Era el mejor día de la semana, a pesar de los
riesgos que supuestamente existían al salir. Minuciosamente ya había preparado
su lista de pendientes, divididos en urgentes y necesarios. Tenía la ropa
destinada solo a ese objetivo, sin mezclarla con toda la demás. El pronóstico
advertía una hermosa jornada de otoño: cielo celeste, no más de 15 grados y ese
viento frío que de vez en cuando golpea en la cara. Terminó de vestirse, tomó
cuatro bolsas de tela de diferentes colores y miró el calendario que colgaba en
la cocina. El círculo rojo sobre ese miércoles no refería a un cumpleaños,
aniversario o una fecha especial del pasado, sino a su momento de
esparcimiento; el único posible en medio de las nuevas medidas del mundo
moderno.
Acomodó su barbijo para cumplir las reglas,
después de idas y vueltas en el tema, y abrió la puerta de su departamento.
Presionó el botón rojo para encender la luz del pasillo con el codo y repitió
lo mismo con el del ascensor. El número en la pantalla led por encima de la
entrada gris marcó que ya estaba descendiendo. Frenó en su cuarto piso y
Amalia, una vecina de unos 60 años, lo saludó con una sonrisa que no pudo ver a
través de barbijos. El ascensor era uno de los espacios donde el
distanciamiento social desaparecía sin otra alternativa. El clásico tema del
clima se transformó en un silencio pleno durante los segundos del viaje. Ella
salió primero, abrió y apuró el paso apenas él pudo sostener la puerta de
entrada. Caminó los pocos pasos que lo separaban de la vereda y por fin sintió
el sol en la piel.
Tenía dos cuadras para disfrutar de la caminata
antes de entrar al supermercado. Sostenía con fuerza las bolsas de tela, los
nuevos pases hacia la esporádica y momentánea libertad. Llegó a la esquina y el
semáforo le daba luz verde a los autos, pero no se veía ninguno. En otro
momento hubiese cruzado, apurado por un tiempo que no existía. Sin embargo, esperó a que
el color cambiase a rojo. Dobló a la derecha y notó que 5 personas aguardaban
fuera del negocio, cumpliendo la distancia. Cuando alguien salía, otro entraba.

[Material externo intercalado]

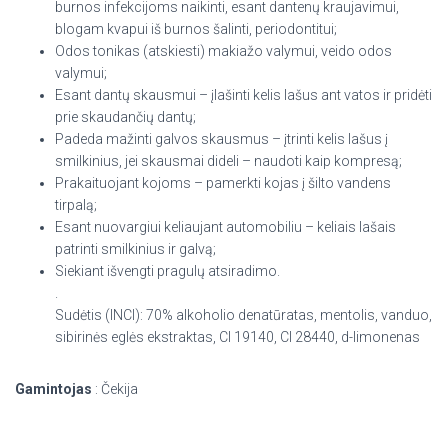
burnos infekcijoms naikinti, esant dantenų kraujavimui,
blogam kvapui iš burnos šalinti, periodontitui;
Odos tonikas (atskiesti) makiažo valymui, veido odos
valymui;
Esant dantų skausmui – įlašinti kelis lašus ant vatos ir pridėti
prie skaudančių dantų;
Padeda mažinti galvos skausmus – įtrinti kelis lašus į
smilkinius, jei skausmai dideli – naudoti kaip kompresą;
Prakaituojant kojoms – pamerkti kojas į šilto vandens
tirpalą;
Esant nuovargiui keliaujant automobiliu – keliais lašais
patrinti smilkinius ir galvą;
Siekiant išvengti pragulų atsiradimo.
.
Sudėtis (INCI): 70% alkoholio denatūratas, mentolis, vanduo,
sibirinės eglės ekstraktas, CI 19140, CI 28440, d-limonenas
Gamintojas
: Čekija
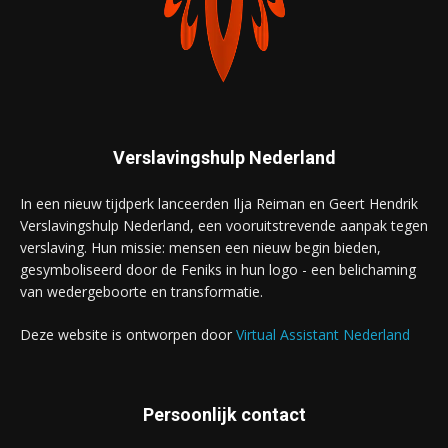
Verslavingshulp Nederland
In een nieuw tijdperk lanceerden Ilja Reiman en Geert Hendrik
Verslavingshulp Nederland, een vooruitstrevende aanpak tegen
verslaving. Hun missie: mensen een nieuw begin bieden,
gesymboliseerd door de Feniks in hun logo - een belichaming
van wedergeboorte en transformatie.
Deze website is ontworpen door
Virtual Assistant Nederland
Persoonlijk contact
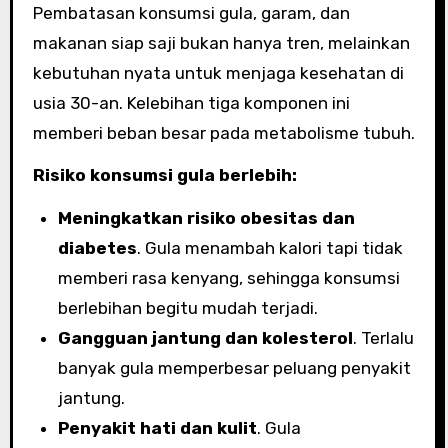
Pembatasan konsumsi gula, garam, dan
makanan siap saji bukan hanya tren, melainkan
kebutuhan nyata untuk menjaga kesehatan di
usia 30-an. Kelebihan tiga komponen ini
memberi beban besar pada metabolisme tubuh.
Risiko konsumsi gula berlebih:
Meningkatkan risiko obesitas dan
diabetes
. Gula menambah kalori tapi tidak
memberi rasa kenyang, sehingga konsumsi
berlebihan begitu mudah terjadi.
Gangguan jantung dan kolesterol
. Terlalu
banyak gula memperbesar peluang penyakit
jantung.
Penyakit hati dan kulit
. Gula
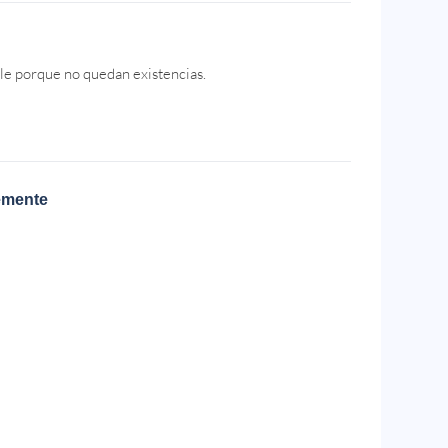
le porque no quedan existencias.
emente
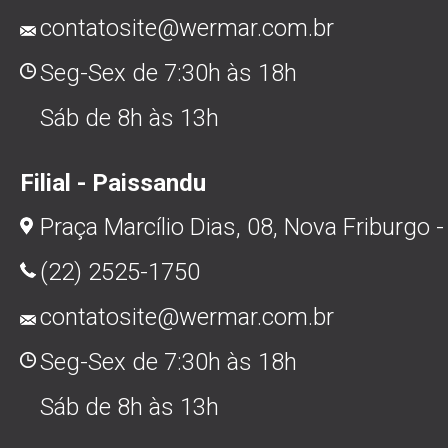
contatosite@wermar.com.br
Seg-Sex de 7:30h às 18h
Sáb de 8h às 13h
Filial - Paissandu
Praça Marcílio Dias, 08, Nova Friburgo -
(22) 2525-1750
contatosite@wermar.com.br
Seg-Sex de 7:30h às 18h
Sáb de 8h às 13h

Todo en silencio, sin ningún control externo, con un orden y una precisión
inédita.
Llegó su turno y disfrutó el primer paso al
entrar. Algunas góndolas reflejaban los faltantes en la ciudad pero la mayoría
tenía lo que necesitaba. Revisó su lista de pendientes y fue llenando las
mágicas bolsas de tela. Nadie quería compartir un pasillo con otro, el
supermercado ya no tenía esa música oriental de fondo, esa que sonaba cuando el
mundo aún parecía normal. Volvió a verificar la lista antes de acercarse a una
de las cajas. Se arrepintió de no haber traído otra bolsa más. Asintió con su
cabeza para devolver el saludo del cajero a través de una especie de pared de
papel film. El sonido de cada producto en la maquina era el nuevo vocabulario
dentro de esos supermercados. Sacó su tarjeta para pagar, volvió a acomodar
todo dentro de las bolsas y regresó a la calle.
A paso lento por el peso y tras
frenar dos veces, se encontró de nuevo con su edificio. Subió al ascensor,
cruzó la entrada de su departamento, dejó las bolsas y cumplió con cada regla
que ya conocía después de meses en cuarentena. Acomodó las compras en alacenas y la heladera y tomó el marcador rojo, que colgaba de un hilo al lado del
calendario. Tachó un día más y volvió a remarcar una fecha con un círculo, mientras pensaba cuántas excursiones le quedarían por delante.